Et ne nous méprenons pas… dénoncer l’éducation comportementale ne sous-entend pas qu’il faudrait renoncer aux finalités éducatives de l’école mais veut considérer qu’elles résultent d’un exercice de la raison fondé sur les connaissances et la culture commune et construites par la sociabilité scolaire et la liberté. Nombre d’écrits pédagogiques, sociologiques et philosophiques ont, dans les perspectives ouvertes par Durkheim, cherché à définir les conditions pour que l’éducation morale ne puisse pas se confondre avec un asservissement idéologique. Cependant, les classes dominantes voient dans la transmission de comportements normés le moyen le plus sûr de garantir la reproduction d’un ordre social utile à leurs intérêts particuliers.

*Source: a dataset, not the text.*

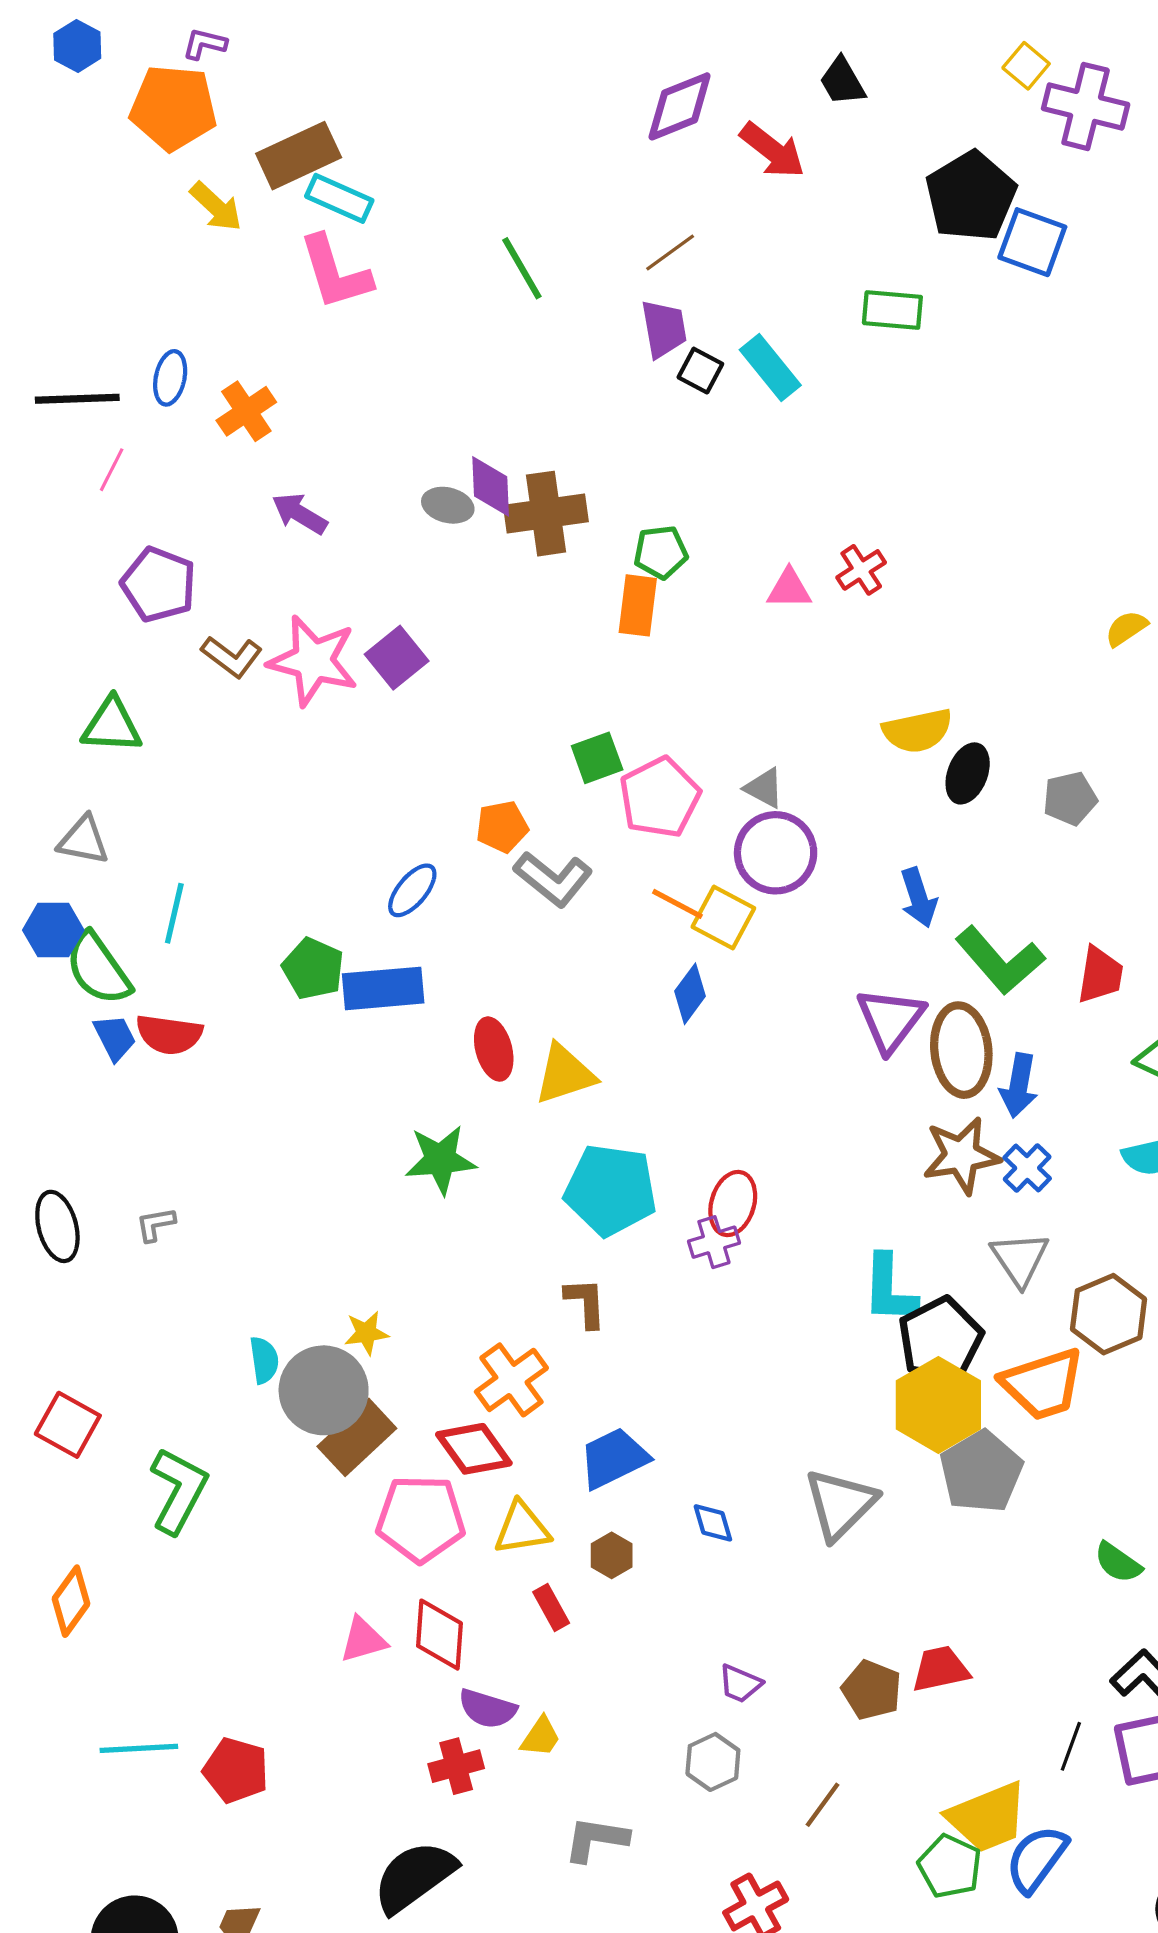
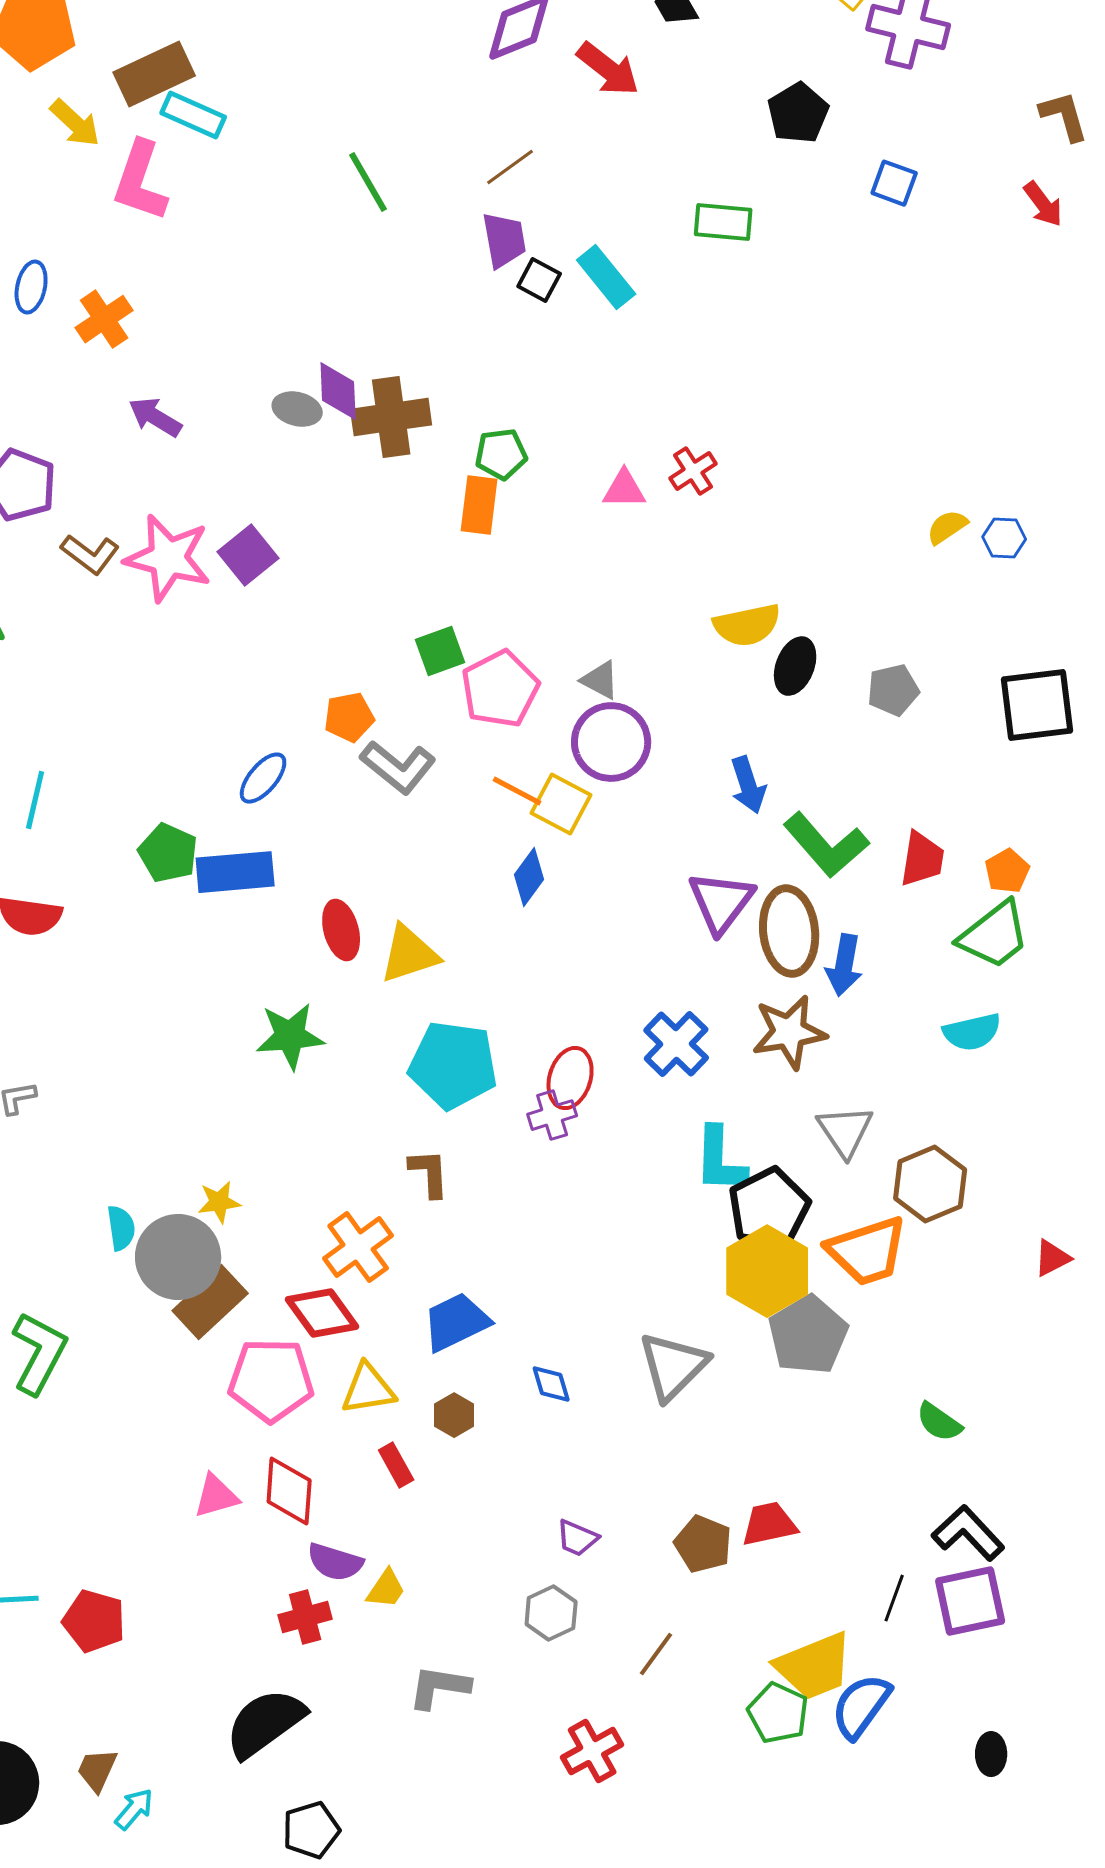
black pentagon: (971, 196) -> (798, 113), size x0.7
blue square: (1032, 242) -> (894, 183), moved, size x0.7
pink L-shape: (335, 272) -> (140, 181), moved, turned 36
blue cross: (1027, 1168) -> (676, 1044), moved, size x1.4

Apprendre versus apprendre à être

On peut constater depuis les années 1970, des tentatives réitérées d’affirmation du primat absolu de la finalité éducative aux dépens de la transmission de savoirs. Dans un rapport coordonné par Edgar Faure pour l’Unesco, où il est désormais question d’« apprendre à être », cette finalité est affirmée comme préférable à celle « d’acquérir, de façon ponctuelle, des connaissances définitives[2] ». L’époque est traversée par les illusions de l’éducabilité cognitive de Feuerstein même si, très tôt, des études doutent fort des effets positifs de la méthode[3]. L’idée même de pouvoir enseigner des compétences transversales semble des plus fragiles[4] dès lors qu’on constate leur faible transférabilité. On peut fantasmer la boîte à outils… mais cela ne suffit pas à la rendre efficiente. Quant aux évaluations, elles ne constatent généralement que de faibles progrès, limités aux effets immédiats et circonscrits de l’entraînement intensif à une situation particulière. La question reste entière de la pertinence d’un apprentissage procédural sans contenu. Cela n’empêche pas PISA de vouloir intégrer ces « compétences douces » en s’inscrivant dans l’obsession d’une opposition binaire simpliste : «développer la participation, la créativité, la résilience » plutôt que de « remplir le cerveau des élèves[5] ». Mais à chaque fois, c’est au nom de la démocratisation de la réussite scolaire que ce renoncement aux savoirs académiques est affirmé nécessaire. On peut craindre pourtant qu’au-delà de la générosité apparente de l’intention, nous soyons face aux risques d’une pédagogie plus élitaire encore. Ce n’est pas d’une question de méthode dont il s’agit ici : défendre la nécessité d’une centration de l’école sur les savoirs ne présume pas de la manière avec laquelle on les enseigne et ne renonce pas à permettre à l’élève de construire le sens de son activité scolaire. Par contre, on peut craindre qu’« apprendre à apprendre » ne soit qu’une illusion procédurale fort éloignée de l’élucidation des enjeux de l’activité scolaire et qu’elle reste donc une activité socialement très discriminante.